Talathis watched the words land, expecting a smile, or perhaps a gentle, aristocratic dismissal of his common ambitions.

Instead, her expression resembled a thick cloud abruptly shading the promised sun.

She looked at him with the sudden, horrified grief of a mourner staring into an open grave. In the cold light of Selyne, the vast, unbridgeable gulf of her frozen time violently tore open between them. Talathis watched the tragic math register in her wide, panicked eyes. When he spoke of twenty years, of growing old in a garden, he was speaking of a lifetime. To her, it was a single blink.

He was a man standing in the middle of a war, speaking of sage gardens with a certainty that defied the dark. But in the reflection of her eyes, he suddenly saw himself for exactly what he was: a fleeting spark.
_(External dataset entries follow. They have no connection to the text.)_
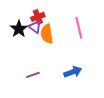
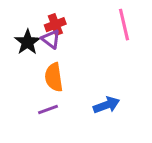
pink line: (79, 28) -> (124, 25), moved
orange semicircle: (47, 34) -> (54, 77), moved

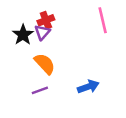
purple triangle: (51, 39) -> (42, 32), turned 35
orange semicircle: (54, 77) -> (45, 64), turned 145

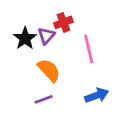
red cross: (46, 20) -> (63, 22), moved
pink line: (103, 20) -> (89, 49), moved

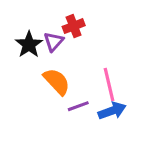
pink line: (89, 49) -> (109, 85), moved
purple line: (44, 99) -> (78, 106), moved

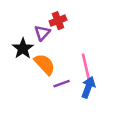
black star: (29, 45) -> (23, 48), moved
blue arrow: (112, 111) -> (88, 87), turned -50

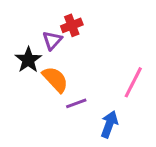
pink line: (86, 67) -> (133, 82), moved, turned 40
blue arrow: (88, 87) -> (109, 124), moved

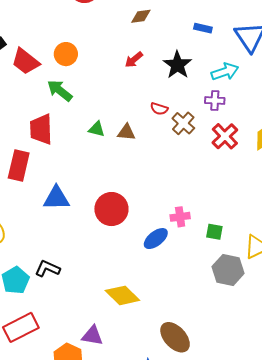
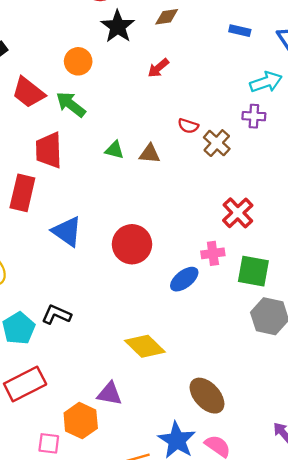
red trapezoid: (25, 61) -> (28, 92), moved
black star: (177, 65) -> (118, 26), moved
red cross: (225, 136) -> (238, 213), moved
blue triangle: (56, 198) -> (67, 231), turned 36
green square: (214, 232) -> (253, 271), size x1.6

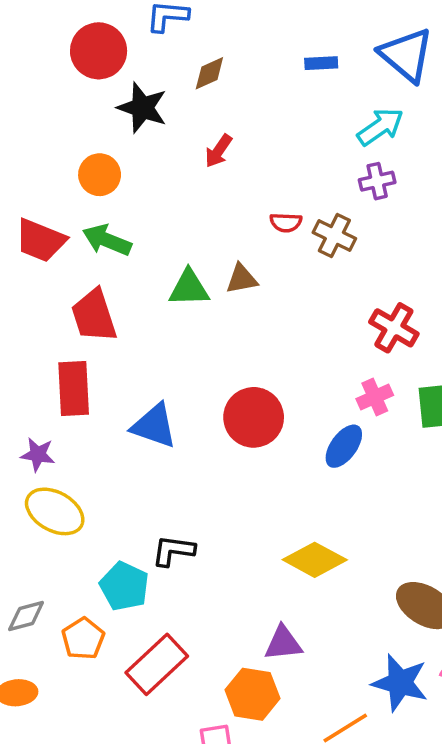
green triangle: (114, 150) -> (189, 288), size x1.4

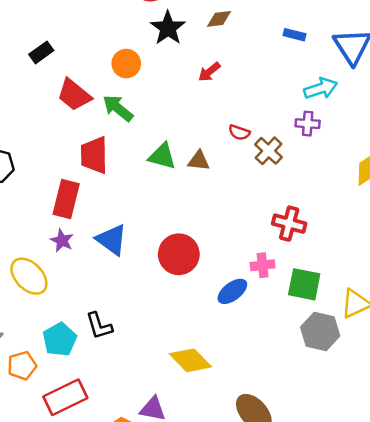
red cross: (394, 328) -> (289, 224), turned -32
purple star: (38, 455) -> (62, 241), moved
black L-shape: (173, 551) -> (99, 326), turned -132

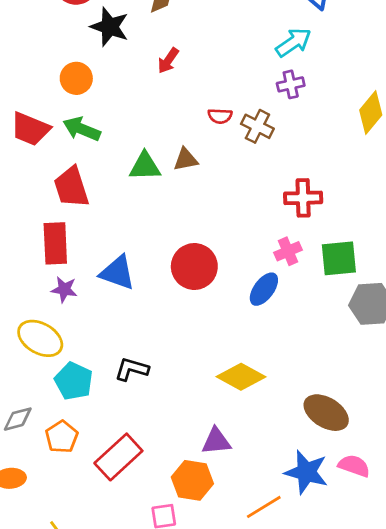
black L-shape: (99, 326) -> (132, 369), turned 140
cyan pentagon: (60, 339) -> (74, 381), moved

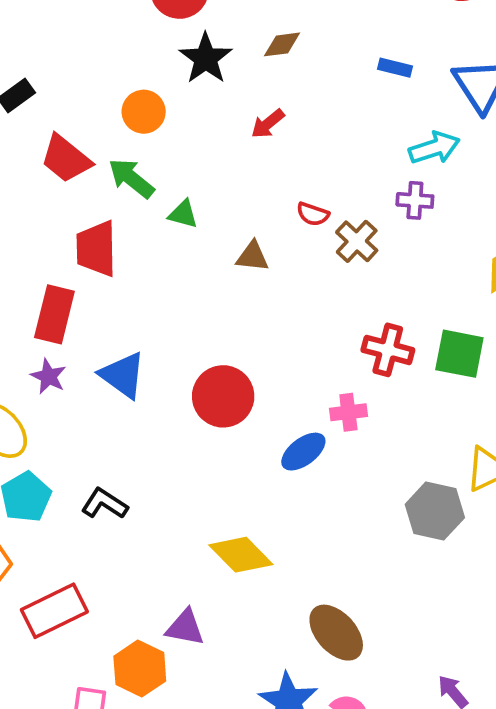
green triangle: (145, 166) -> (183, 214), moved, size x0.7
green square: (339, 258) -> (459, 354), moved

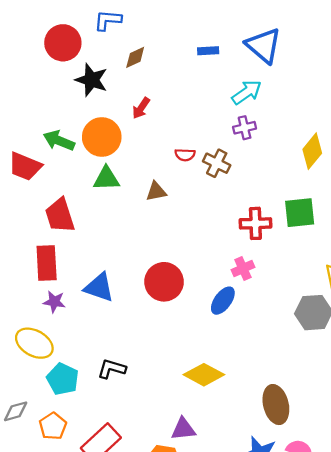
orange circle: (144, 112) -> (102, 137), moved, size x1.4
green arrow: (131, 178) -> (59, 141), moved
green triangle: (183, 214) -> (106, 179), size x1.4
brown ellipse: (336, 633) -> (276, 405), turned 45

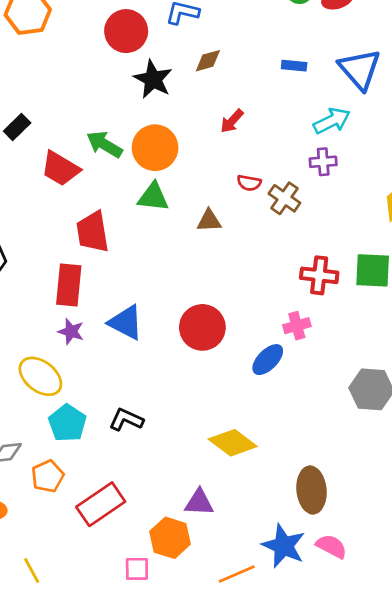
red arrow: (141, 108) -> (232, 121), moved

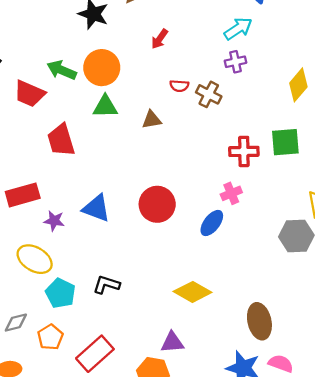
red rectangle: (69, 285) -> (23, 195), moved, turned 76

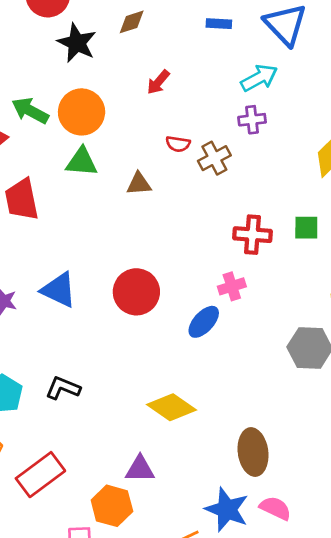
brown cross: (209, 94) -> (214, 158), turned 30
green square: (285, 142) -> (306, 228), size x0.7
The sheer, suffocating reality of his fleeting life—the brutal fact that he would age and turn to dust while she remained frozen in this exact moment—seemed to rise up from the deck and physically choke her.

"It sounds like a worthy dream, Talathis," Krysaalis whispered, her voice cracking, utterly failing to maintain the courtly pitch.

She pushed herself off the rail, moving in a wide arc, granting him an agonizing berth as she headed for the companionway stairs.

"Krysaalis—"

"The night air is exacerbating the discomfortin my hand," she interrupted swiftly, her back already to him. "I must return to my quarters. I wish you a quiet watch, Pilot."

She stepped into the faint lavender of Selyne’s shadows. But before she descended into the belly of the ship, she paused, looking back at him over her shoulder.

The Court Mask was gone entirely. In her eyes, Talathis saw a profound, agonizing longing—a look that pleaded with him to forgive her for the distance she was forced to keep. Then, she turned away, the darkness swallowing her completely.

Talathis stood alone on the quarterdeck. The fog swirled across the planks to fill the empty space she had left behind, while Selyne cast long, lonely shadows across the king's waters.

He didn't know what ancient demons were hunting the Lady of Ciermanuinn, nor did he fully understand the crushing weight of the centuries she carried. But as he turned back to the helm and gripped the slick mahogany wheel, his jaw set with an unyielding resolve. Whatever was chasing her, it would have to go through the Sea Wolf first.

He would protect her. He would bring her safely to Vagnithane and show her the garden from his dreams.